In a letter dated May 13 sent to affected voters, Michael Jimenez, the county’s interim registrar of voters, said a second ballot was being delivered due to a “clerical error” in the original mailing.
“The San Bernardino County Registrar of Voters inadvertently sent you an incorrect mail ballot,” the letter reads in part, “and as a result, a new mail ballot is enclosed.”
Voters were instructed to disregard the first ballot they received and use the replacement that accompanied the May 13 letter.
“ROV identified a clerical issue where a small number of registered voters received an incorrect Voter Information Guide (VIG) and mail ballot,” Melissa Eickman, spokesperson for the registrar’s office, wrote in an email.

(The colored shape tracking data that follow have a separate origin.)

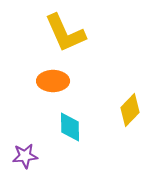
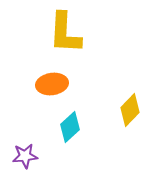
yellow L-shape: rotated 27 degrees clockwise
orange ellipse: moved 1 px left, 3 px down; rotated 8 degrees counterclockwise
cyan diamond: rotated 48 degrees clockwise
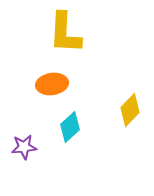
purple star: moved 1 px left, 9 px up
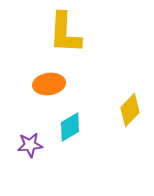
orange ellipse: moved 3 px left
cyan diamond: rotated 12 degrees clockwise
purple star: moved 6 px right, 2 px up
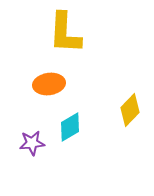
purple star: moved 2 px right, 2 px up
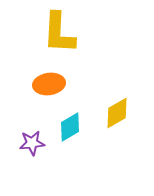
yellow L-shape: moved 6 px left
yellow diamond: moved 13 px left, 3 px down; rotated 16 degrees clockwise
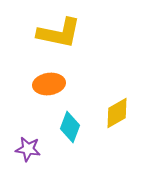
yellow L-shape: rotated 81 degrees counterclockwise
cyan diamond: rotated 40 degrees counterclockwise
purple star: moved 4 px left, 6 px down; rotated 15 degrees clockwise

According to Eickman, the error impacted 1,540 registered voters across the county’s five supervisorial districts.
The registrar’s office “developed a quick response in which each registered voter was notified by mail on May 13 explaining the situation along with the correct vote-by-mail ballot and a link to the correct VIG,” Eickman said. “ROV has placed additional resources and stages of review in place for this process in the future.”
Of the voters who received two ballots, 358 of them were in Fontana, 277 in San Bernardino, 241 in Ontario and 239 in Rancho Cucamonga. The rest are scattered in the cities and communities of Adelanto, Apple Valley, Barstow, Big Bear Lake, Bloomington, Chino Hills, Colton, Crestline, Hesperia, Highland, Joshua Tree, Landers, Montclair, Needles, Phelan, Pioneertown, Redlands, Rialto, Sugarloaf, Twenty Palms, Upland, Victorville, Yucaipa and Yucca Valley.
Cathy Lara, the San Bernardino County GOP’s “election integrity director,” said she was “very concerned” about the two sets of ballots sent to voters.
“This potentially can affect free and fair voting,” she wrote in an email. “I am also concerned that this could potentially impact the outcome of several races in this voting cycle.”
As of Wednesday, May 25, the San Bernardino County Registrar of Voters has mailed out 1.16 million ballots. Ballots must be postmarked by no later than June 7 to be counted in the primary election. Alternately, ballots can be dropped off at 76 drop-boxes around the county. A map of drop-box locations is available at SBCountyElections.com.
For those who prefer to vote early and in person, there are five early voting sites available, including the registrar’s office in San Bernardino, along with the Town of Apple Valley Conference Center, Joshua Tree Community Center, Ontario Conference Center and Victorville City Hall. For more information, visit SBCountyElections.com or consult the Voter Information Guide mailed to all registered voters in the county.
The county reported it had received 50,345 completed ballots by May 25. That puts voter turnout at 4.42% so far, ahead of the 2018 primary election when 38,032 ballots, or 4.22%, had been returned two weeks before the election.